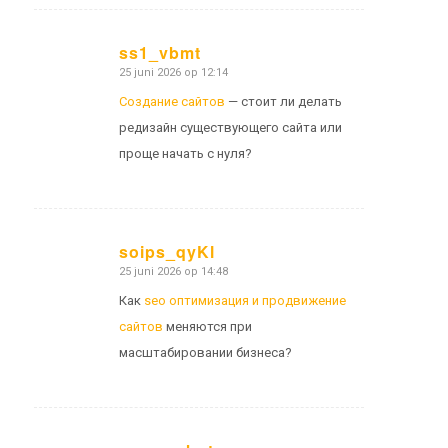
ss1_vbmt
25 juni 2026 op 12:14
zegt:
Создание сайтов
— стоит ли делать
редизайн существующего сайта или
проще начать с нуля?
soips_qyKl
25 juni 2026 op 14:48
zegt:
Как
seo оптимизация и продвижение
сайтов
меняются при
масштабировании бизнеса?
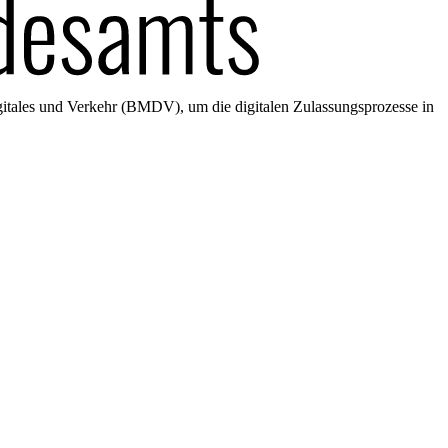
gitales und Verkehr (BMDV), um die digitalen Zulassungsprozesse in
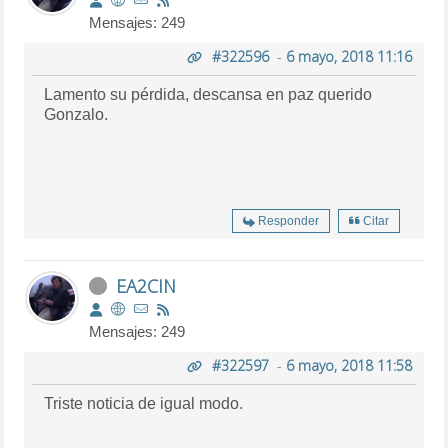
Mensajes: 249
#322596
-
6 mayo, 2018 11:16
Lamento su pérdida, descansa en paz querido
Gonzalo.
Responder
Citar
EA2CIN
Mensajes: 249
#322597
-
6 mayo, 2018 11:58
Triste noticia de igual modo.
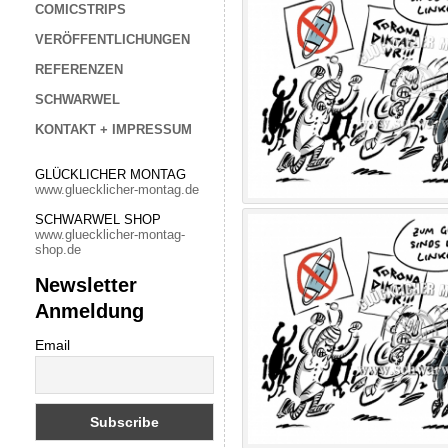
COMICSTRIPS
VERÖFFENTLICHUNGEN
REFERENZEN
SCHWARWEL
KONTAKT + IMPRESSUM
GLÜCKLICHER MONTAG
www.gluecklicher-montag.de
SCHWARWEL SHOP
www.gluecklicher-montag-
shop.de
Newsletter
Anmeldung
Email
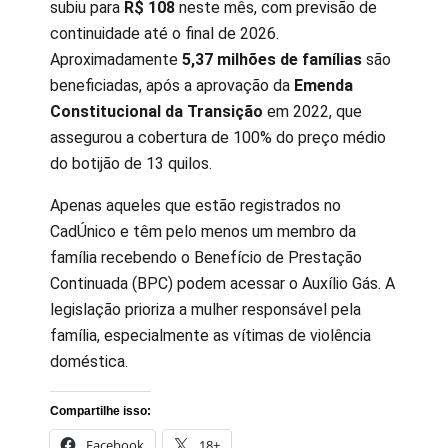
subiu para
R$ 108
neste mês, com previsão de
continuidade até o final de 2026.
Aproximadamente
5,37 milhões de famílias
são
beneficiadas, após a aprovação da
Emenda
Constitucional da Transição
em 2022, que
assegurou a cobertura de 100% do preço médio
do botijão de 13 quilos.
Apenas aqueles que estão registrados no
CadÚnico e têm pelo menos um membro da
família recebendo o Benefício de Prestação
Continuada (BPC) podem acessar o Auxílio Gás. A
legislação prioriza a mulher responsável pela
família, especialmente as vítimas de violência
doméstica.
Compartilhe isso:
Facebook
18+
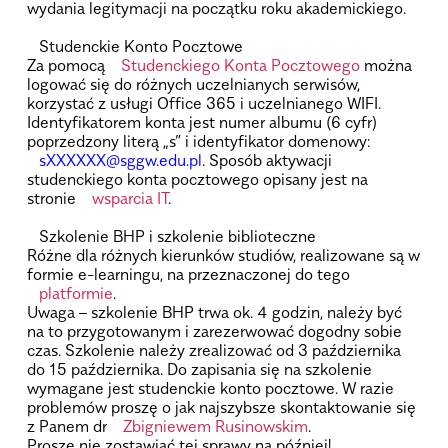
wydania legitymacji na początku roku akademickiego.
.
Studenckie Konto Pocztowe
Za pomocą
Studenckiego Konta Pocztowego
można
logować się do różnych uczelnianych serwisów,
korzystać z usługi Office 365 i uczelnianego WIFI.
Identyfikatorem konta jest numer albumu (6 cyfr)
poprzedzony literą „s” i identyfikator domenowy:
sXXXXXX@sggw.edu.pl
. Sposób aktywacji
studenckiego konta pocztowego opisany jest na
stronie
wsparcia IT
.
.
Szkolenie BHP i szkolenie biblioteczne
Różne dla różnych kierunków studiów, realizowane są w
formie e-learningu, na przeznaczonej do tego
platformie
.
Uwaga – szkolenie BHP trwa ok. 4 godzin, należy być
na to przygotowanym i zarezerwować dogodny sobie
czas. Szkolenie należy zrealizować od 3 października
do 15 października. Do zapisania się na szkolenie
wymagane jest studenckie konto pocztowe. W razie
problemów proszę o jak najszybsze skontaktowanie się
z Panem dr
Zbigniewem Rusinowskim
.
Proszę nie zostawiać tej sprawy na później!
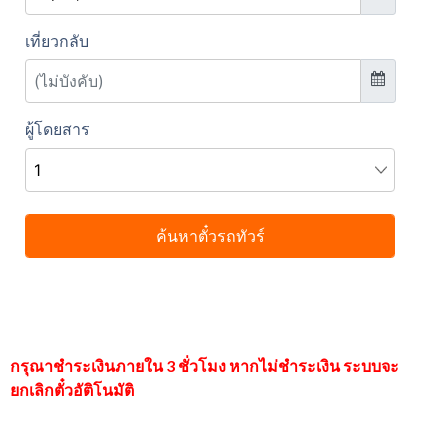
กรุณาชำระเงินภายใน 3 ชั่วโมง หากไม่ชำระเงิน ระบบจะ
ยกเลิกตั๋วอัติโนมัติ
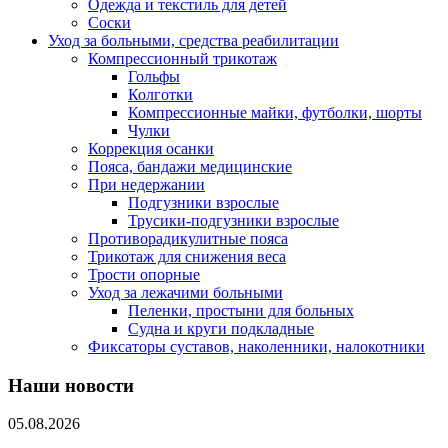
Одежда и текстиль для детей
Соски
Уход за больными, средства реабилитации
Компрессионный трикотаж
Гольфы
Колготки
Компрессионные майки, футболки, шорты
Чулки
Коррекция осанки
Пояса, бандажи медицинские
При недержании
Подгузники взрослые
Трусики-подгузники взрослые
Противорадикулитные пояса
Трикотаж для снижения веса
Трости опорные
Уход за лежачими больными
Пеленки, простыни для больных
Судна и круги подкладные
Фиксаторы суставов, наколенники, налокотники
Наши новости
05.08.2026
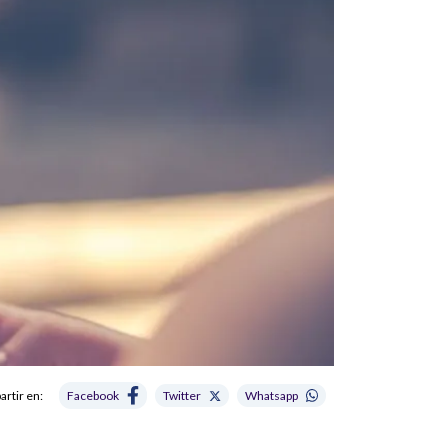
rtir en:
Facebook
Twitter
Whatsapp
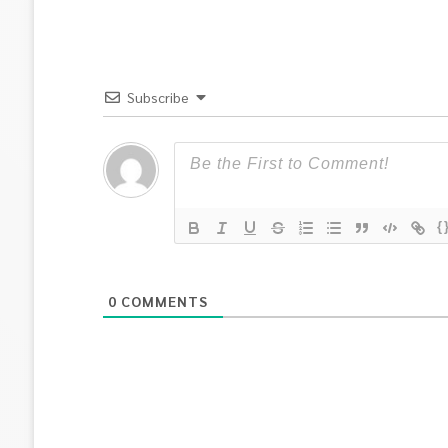
Subscribe
{
0
COMMENTS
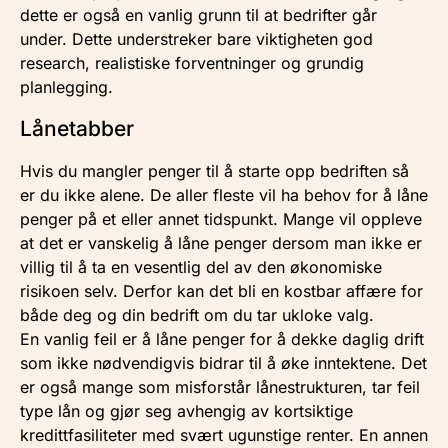
dette er også en vanlig grunn til at bedrifter går
under. Dette understreker bare viktigheten god
research, realistiske forventninger og grundig
planlegging.
Lånetabber
Hvis du mangler penger til å starte opp bedriften så
er du ikke alene. De aller fleste vil ha behov for å låne
penger på et eller annet tidspunkt. Mange vil oppleve
at det er vanskelig å låne penger dersom man ikke er
villig til å ta en vesentlig del av den økonomiske
risikoen selv. Derfor kan det bli en kostbar affære for
både deg og din bedrift om du tar ukloke valg.
En vanlig feil er å låne penger for å dekke daglig drift
som ikke nødvendigvis bidrar til å øke inntektene. Det
er også mange som misforstår lånestrukturen, tar feil
type lån og gjør seg avhengig av kortsiktige
kredittfasiliteter med svært ugunstige renter. En annen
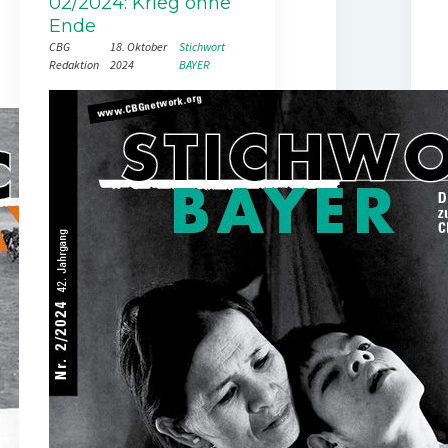
02/2024: Krieg ohne
Ende
CBG
18. Oktober
Stichwort
Redaktion
2024
BAYER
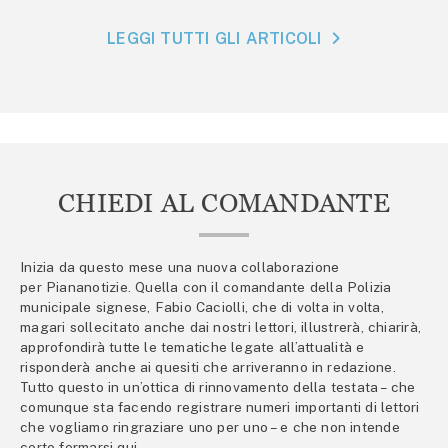
LEGGI TUTTI GLI ARTICOLI
CHIEDI AL COMANDANTE
Inizia da questo mese una nuova collaborazione
per Piananotizie. Quella con il comandante della Polizia
municipale signese, Fabio Caciolli, che di volta in volta,
magari sollecitato anche dai nostri lettori, illustrerà, chiarirà,
approfondirà tutte le tematiche legate all’attualità e
risponderà anche ai quesiti che arriveranno in redazione.
Tutto questo in un’ottica di rinnovamento della testata – che
comunque sta facendo registrare numeri importanti di lettori
che vogliamo ringraziare uno per uno – e che non intende
certo fermarsi qui.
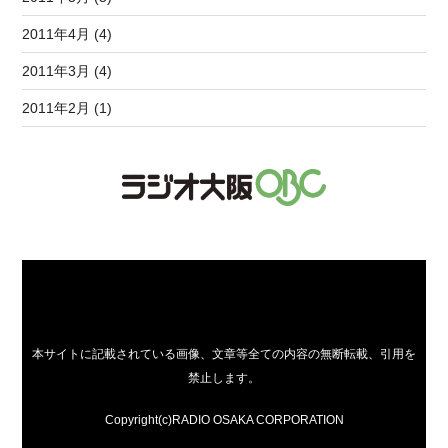
2011年4月 (4)
2011年3月 (4)
2011年2月 (1)
本サイトに記載されている画像、文章等全ての内容の無断転載、引用を
禁止します。
Copyright(c)RADIO OSAKA CORPORATION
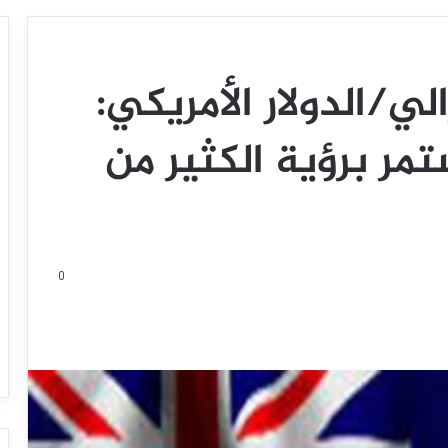
الي/الدولار الأمريكي:
تمر برؤية الكثير من
0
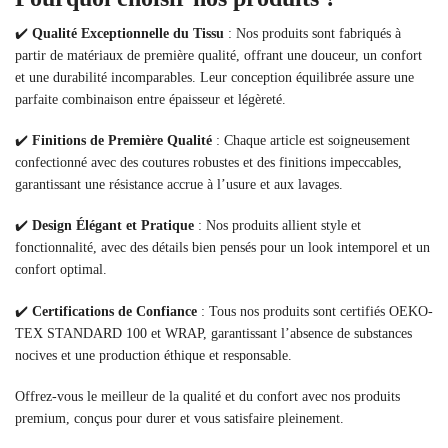
✔️
Qualité Exceptionnelle du Tissu
: Nos produits sont fabriqués à
partir de matériaux de première qualité, offrant une douceur, un confort
et une durabilité incomparables. Leur conception équilibrée assure une
parfaite combinaison entre épaisseur et légèreté.
✔️
Finitions de Première Qualité
: Chaque article est soigneusement
confectionné avec des coutures robustes et des finitions impeccables,
garantissant une résistance accrue à l’usure et aux lavages.
✔️
Design Élégant et Pratique
: Nos produits allient style et
fonctionnalité, avec des détails bien pensés pour un look intemporel et un
confort optimal.
✔️
Certifications de Confiance
: Tous nos produits sont certifiés OEKO-
TEX STANDARD 100 et WRAP, garantissant l’absence de substances
nocives et une production éthique et responsable.
Offrez-vous le meilleur de la qualité et du confort avec nos produits
premium, conçus pour durer et vous satisfaire pleinement.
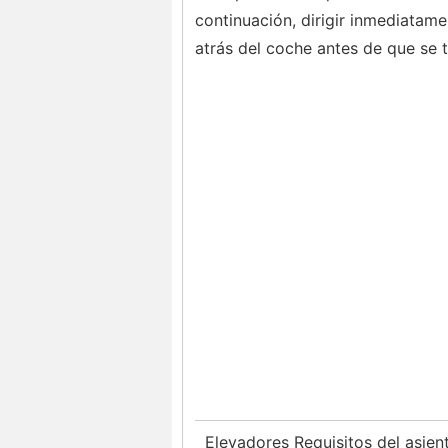
continuación, dirigir inmediatame
atrás del coche antes de que se 
Elevadores Requisitos del asie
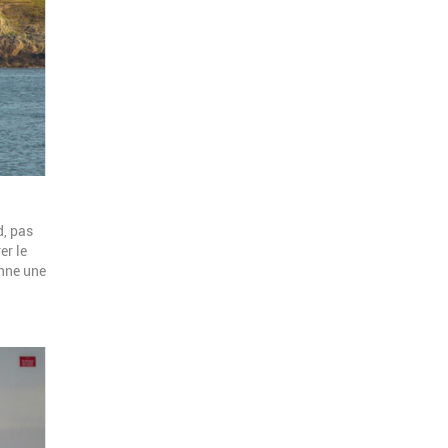
d, pas
er le
onne une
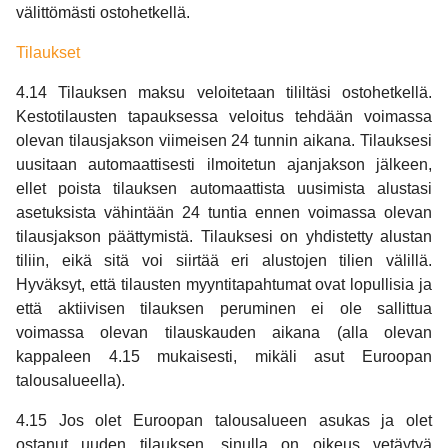
välittömästi ostohetkellä.
Tilaukset
4.14 Tilauksen maksu veloitetaan tililtäsi ostohetkellä.
Kestotilausten tapauksessa veloitus tehdään voimassa
olevan tilausjakson viimeisen 24 tunnin aikana. Tilauksesi
uusitaan automaattisesti ilmoitetun ajanjakson jälkeen,
ellet poista tilauksen automaattista uusimista alustasi
asetuksista vähintään 24 tuntia ennen voimassa olevan
tilausjakson päättymistä. Tilauksesi on yhdistetty alustan
tiliin, eikä sitä voi siirtää eri alustojen tilien välillä.
Hyväksyt, että tilausten myyntitapahtumat ovat lopullisia ja
että aktiivisen tilauksen peruminen ei ole sallittua
voimassa olevan tilauskauden aikana (alla olevan
kappaleen 4.15 mukaisesti, mikäli asut Euroopan
talousalueella).
4.15 Jos olet Euroopan talousalueen asukas ja olet
ostanut uuden tilauksen, sinulla on oikeus vetäytyä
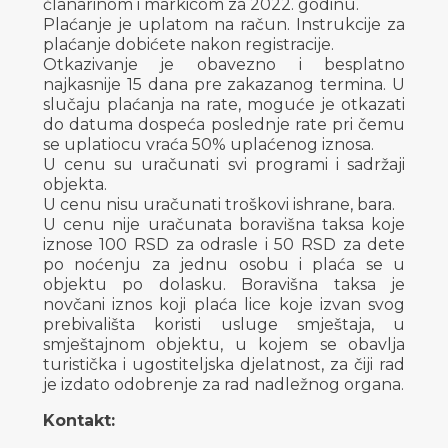
članarinom i markicom za 2022. godinu.
Plaćanje je uplatom na račun. Instrukcije za
plaćanje dobićete nakon registracije.
Otkazivanje je obavezno i besplatno
najkasnije 15 dana pre zakazanog termina. U
slučaju plaćanja na rate, moguće je otkazati
do datuma dospeća poslednje rate pri čemu
se uplatiocu vraća 50% uplaćenog iznosa.
U cenu su uračunati svi programi i sadržaji
objekta.
U cenu nisu uračunati troškovi ishrane, bara.
U cenu nije uračunata boravišna taksa koje
iznose 100 RSD za odrasle i 50 RSD za dete
po noćenju za jednu osobu i plaća se u
objektu po dolasku. Boravišna taksa je
novčani iznos koji plaća lice koje izvan svog
prebivališta koristi usluge smještaja, u
smještajnom objektu, u kojem se obavlja
turistička i ugostiteljska djelatnost, za čiji rad
je izdato odobrenje za rad nadležnog organa.
Kontakt:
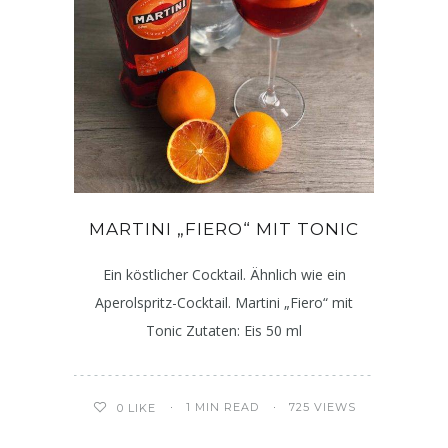
MARTINI „FIERO“ MIT TONIC
Ein köstlicher Cocktail. Ähnlich wie ein
Aperolspritz-Cocktail. Martini „Fiero“ mit
Tonic Zutaten: Eis 50 ml
1 MIN READ
725 VIEWS
0
LIKE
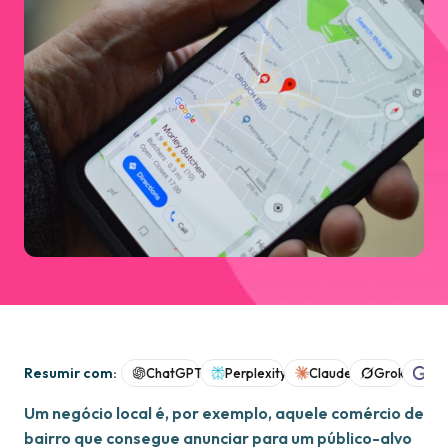
Resumir com:
ChatGPT
Perplexity
Claude
Grok
Goo
Um negócio local é, por exemplo, aquele comércio de
bairro que consegue anunciar para um público-alvo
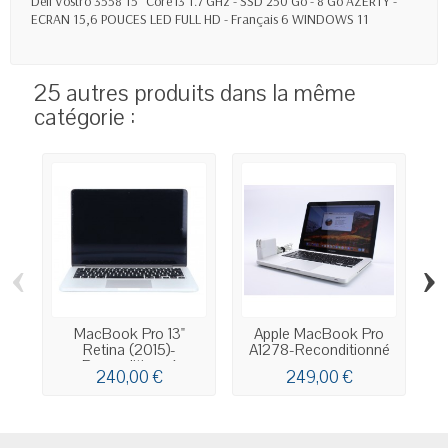
Dell Vostro 3558 15" Core i3 1.7 GHz - SSD 250 Go - 8 Go AZERTY -
ECRAN 15,6 POUCES LED FULL HD - Français 6 WINDOWS 11
25 autres produits dans la même
catégorie :
‹
›
MacBook Pro 13"
Apple MacBook Pro
Retina (2015)-
A1278-Reconditionné
Reconditionné
240,00 €
249,00 €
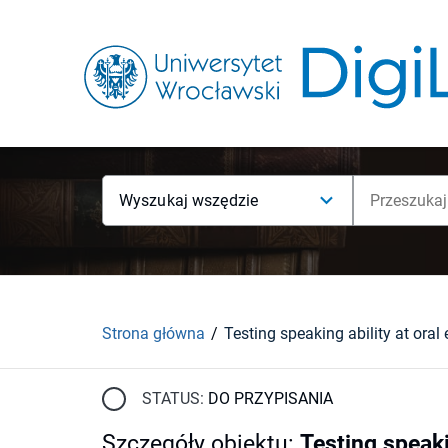
Wyszukaj wszędzie
Strona główna
STATUS:
DO PRZYPISANIA
Szczegóły obiektu
:
Testing speaki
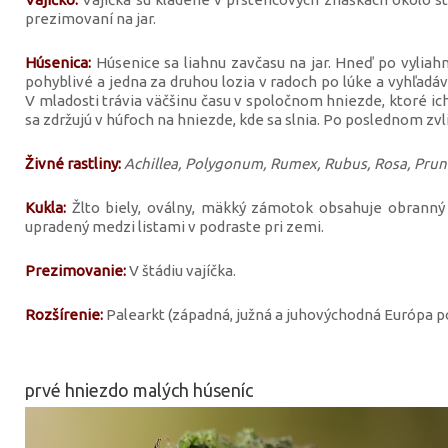
prezimovaní na jar.
Húsenica:
Húsenice sa liahnu zavčasu na jar. Hneď po vyliahn
pohyblivé a jedna za druhou lozia v radoch po lúke a vyhľadáva
V mladosti trávia väčšinu času v spoločnom hniezde, ktoré i
sa zdržujú v húfoch na hniezde, kde sa slnia. Po poslednom zvli
Živné rastliny:
Achillea, Polygonum, Rumex, Rubus, Rosa, Prunu
Kukla:
Žlto biely, oválny, mäkký zámotok obsahuje obranný p
upradený medzi listami v podraste pri zemi.
Prezimovanie:
V štádiu vajíčka.
Rozšírenie:
Palearkt (západná, južná a juhovýchodná Európa 
prvé hniezdo malých húseníc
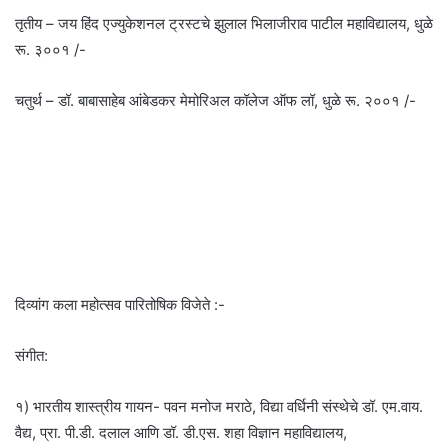
तृतीय – जय हिंद एज्युकेशनल ट्रस्टचे झुलाल भिलाजीराव पाटील महाविद्यालय, धुळे
रू. ३००१ /-
चतुर्थ – डॉ. बाबासाहेब आंबेडकर मेमोरिअल कॉलेज ऑफ लॉ, धुळे रू. २००१ /-
दिव्यांग कला महोत्सव पारितोषिक विजेते :-
संगीत:
१) भारतीय शास्त्रीय गायन- पवन मनोज मराठे, विद्या वर्धिनी संस्थेचे डॉ. एम.वाय.
वैद्य, प्रा. पी.डी. दलाल आणि डॉ. डी.एस. शहा विज्ञान महाविद्यालय,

» TASK BRIEF: Look above for the line containing "Фиксаторы суставов, наколенники, налокотники" and the line containing "comunque sta facendo", then reproduce both and everything between them exactly, pictures omitted.

» OUTPUT OF THE TASK:
Фиксаторы суставов, наколенники, налокотники
Наши новости
05.08.2026
rtir en:
Facebook
Twitter
Whatsapp
Subscribe
{
0
COMMENTS
dette er også en vanlig grunn til at bedrifter går
under. Dette understreker bare viktigheten god
research, realistiske forventninger og grundig
planlegging.
Lånetabber
Hvis du mangler penger til å starte opp bedriften så
er du ikke alene. De aller fleste vil ha behov for å låne
penger på et eller annet tidspunkt. Mange vil oppleve
at det er vanskelig å låne penger dersom man ikke er
villig til å ta en vesentlig del av den økonomiske
risikoen selv. Derfor kan det bli en kostbar affære for
både deg og din bedrift om du tar ukloke valg.
En vanlig feil er å låne penger for å dekke daglig drift
som ikke nødvendigvis bidrar til å øke inntektene. Det
er også mange som misforstår lånestrukturen, tar feil
type lån og gjør seg avhengig av kortsiktige
kredittfasiliteter med svært ugunstige renter. En annen
02/2024: Krieg ohne
Ende
CBG
18. Oktober
Stichwort
Redaktion
2024
BAYER
LEGGI TUTTI GLI ARTICOLI
CHIEDI AL COMANDANTE
Inizia da questo mese una nuova collaborazione
per Piananotizie. Quella con il comandante della Polizia
municipale signese, Fabio Caciolli, che di volta in volta,
magari sollecitato anche dai nostri lettori, illustrerà, chiarirà,
approfondirà tutte le tematiche legate all’attualità e
risponderà anche ai quesiti che arriveranno in redazione.
Tutto questo in un’ottica di rinnovamento della testata – che
comunque sta facendo registrare numeri importanti di lettori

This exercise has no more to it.